For immediate release
CALGARY, Alberta, Aug. 27, 2024 (GLOBE NEWSWIRE) --
Recommended And Final* Cash And Share Acquisition
of
i3 Energy Plc ("i3 Energy")
by
Gran Tierra Energy Inc. ("Gran Tierra")
to be effected by means of a scheme of arrangement
under Part 26 of the Companies Act 2006
27 August 2024
Update on Regulatory Conditions
On 19 August 2024, the boards of directors of i3 Energy and Gran Tierra announced pursuant to Rule 2.7 of the City Code on Takeovers and Mergers (the "2.7 Announcement") that they had reached agreement on the terms of a recommended and final* cash and share offer by Gran Tierra for i3 Energy pursuant to which Gran Tierra will acquire the entire issued and to be issued share capital of i3 Energy (the "Acquisition"), intended to be effected by means of a Court-sanctioned scheme of arrangement between i3 Energy and i3 Energy Shareholders under Part 26 of the Companies Act (the "Scheme").
Capitalised terms used but not defined in this announcement have the meaning given to them in the 2.7 Announcement, unless the context requires otherwise.
Gran Tierra and i3 Energy are pleased to announce that the advance ruling certificate in respect of the Acquisition under the Competition Act (Canada) has been obtained.
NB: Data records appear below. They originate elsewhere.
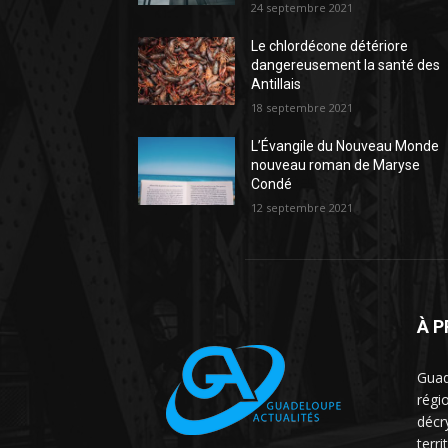
24 septembre 2021
Le chlordécone détériore
dangereusement la santé des
Antillais
18 septembre 2021
L’Évangile du Nouveau Monde
nouveau roman de Maryse
Condé
12 septembre 2021
À 
Guad
régio
décr
terri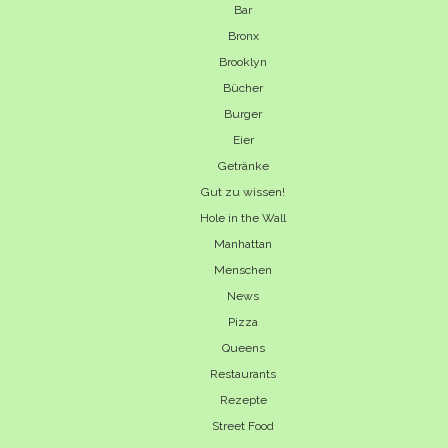
Bar
Bronx
Brooklyn
Bücher
Burger
Eier
Getränke
Gut zu wissen!
Hole in the Wall
Manhattan
Menschen
News
Pizza
Queens
Restaurants
Rezepte
Street Food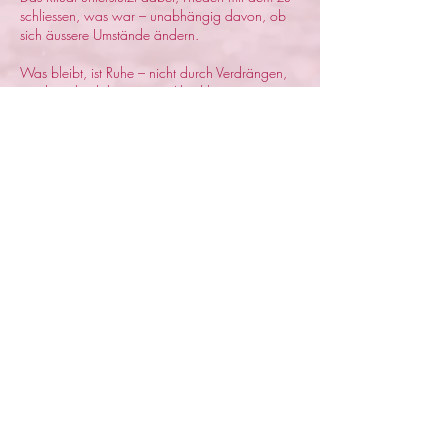
schliessen, was war – unabhängig davon, ob
sich äussere Umstände ändern.​
Was bleibt, ist Ruhe – nicht durch Verdrängen,
sondern durch bewussten Abschluss.
​​Kosten: CHF 150.- ​​
1 - 1.5 Stunden
Kann online oder vor Ort in Baden oder im
Fricktal stattfinden.
Kontaktangaben
Fricktal, Frick, Switzerland
info@j-me.net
As a result, Condition 3(e)(ii) as set out in Part A of Appendix 1 of the 2.7 Announcement has now been satisfied.
The Acquisition will remain subject to certain other Conditions, the approval of the Scheme by the i3 Energy Shareholders, the sanction of the Scheme by the Court, the satisfaction of the NSTA Condition, the Minority Shareholder Protection Condition and the approval of the TSX. The full terms and conditions of the Acquisition will be set out in the Scheme Document which, together with the Forms of Proxy and Forms of Election (and/or where required, Letters of Transmittal) in relation to the Mix and Match Facility, is expected to be published as soon as practicable and in any event within 28 days of the date of the Rule 2.7 Announcement (or such later date as may be agreed by Gran Tierra and i3 Energy with the consent of the Panel). A further announcement will be made as soon as an update is available on satisfaction of the remaining conditions.